10.3390/nu11122888 ◽

2019 ◽

Vol 11 (12) ◽

pp. 2888 ◽

Cited By ~ 9

Author(s):

Negar Naderpoor ◽

Aya Mousa ◽

Luisa Fernanda Gomez Arango ◽

Helen L. Barrett ◽

Marloes Dekker Nitert ◽

...

Keyword(s):

Clinical Trial ◽

Vitamin D ◽

Gut Microbiota ◽

Randomised Clinical Trial ◽

Vitamin D Supplementation ◽

Faecal Microbiota ◽

Lower Abundance ◽

Α Diversity ◽

Significant Difference

In animal studies, vitamin D supplementation has been shown to improve gut microbiota and intestinal inflammation.

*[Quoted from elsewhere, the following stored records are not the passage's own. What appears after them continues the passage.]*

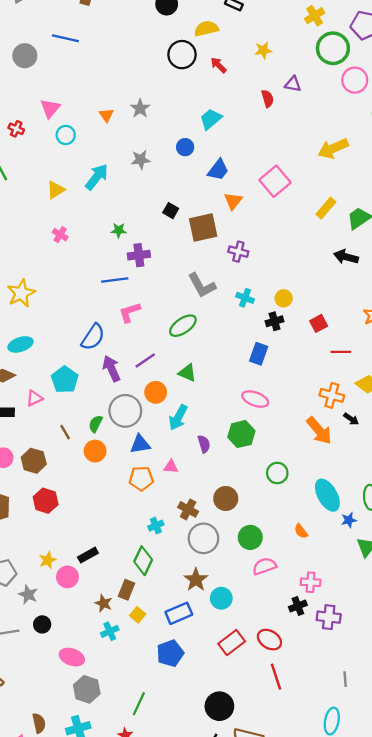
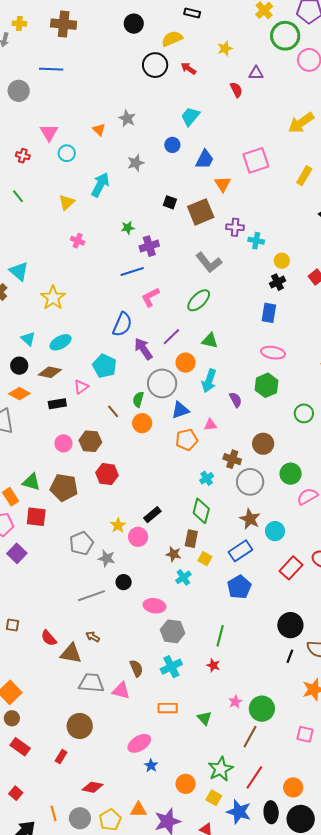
pink square: (275, 181) -> (256, 160), turned 32
cyan cross: (245, 298) -> (256, 241), moved

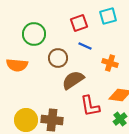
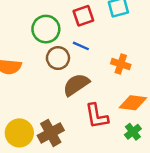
green circle: (34, 34) -> (46, 29), moved
blue line: (85, 46) -> (81, 46), moved
brown cross: (52, 120) -> (51, 133), turned -35

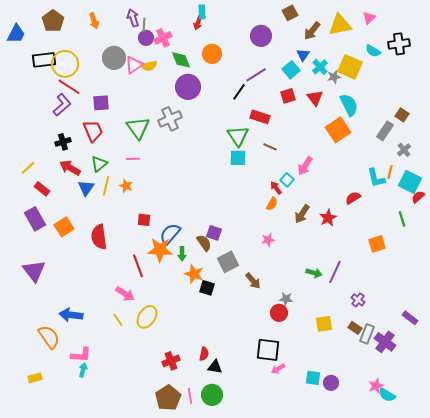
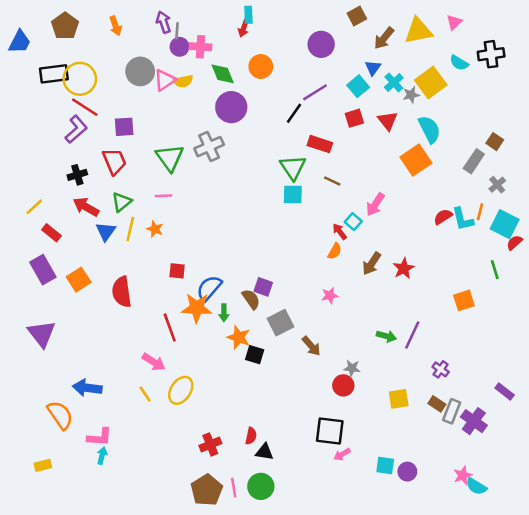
pink cross: (163, 38) -> (200, 47), turned 30
yellow square: (350, 67) -> (431, 82), turned 30
red semicircle: (353, 198) -> (443, 217), moved

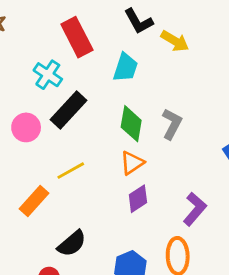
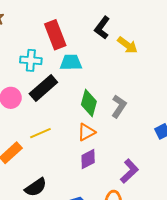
black L-shape: (139, 21) -> (102, 28), turned 60
cyan trapezoid: (125, 68) -> (71, 62), moved, turned -115
cyan cross: (48, 75) -> (31, 60), turned -35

However, limited evidence exists on the effect of vitamin D supplementation on the human gut microbiota. We examined the effect of vitamin D supplementation on faecal microbiota in 26 vitamin D-deficient (25-hydroxyvitamin D (25(OH)D) ≤50 nmol/L), overweight or obese (BMI ≥25 kg/m2) otherwise healthy adults. Our study was ancillary to a community based double-blind randomised clinical trial, conducted between 2014 and 2016. The participants provided stool samples at baseline and after 100,000 international units (IU) loading dose of cholecalciferol followed by 4000 IU daily or matching placebo for 16 weeks. Faecal microbiota was analysed using 16S rRNA sequencing; V6–8 region. There was no significant difference in microbiome α-diversity between vitamin D and placebo groups at baseline and follow-up (all p > 0.05). In addition, no clustering was found based on vitamin D supplementation at follow-up (p = 0.3). However, there was a significant association between community composition and vitamin D supplementation at the genus level (p = 0.04). The vitamin D group had a higher abundance of genus Lachnospira, and lower abundance of genus Blautia (linear discriminate analysis >3.0). Moreover, individuals with 25(OH)D >75 nmol/L had a higher abundance of genus Coprococcus and lower abundance of genus Ruminococcus compared to those with 25(OH)D <50 nmol/L. Our findings suggest that vitamin D supplementation has some distinct effects on faecal microbiota. Future studies need to explore whether these effects would translate into improved clinical outcomes.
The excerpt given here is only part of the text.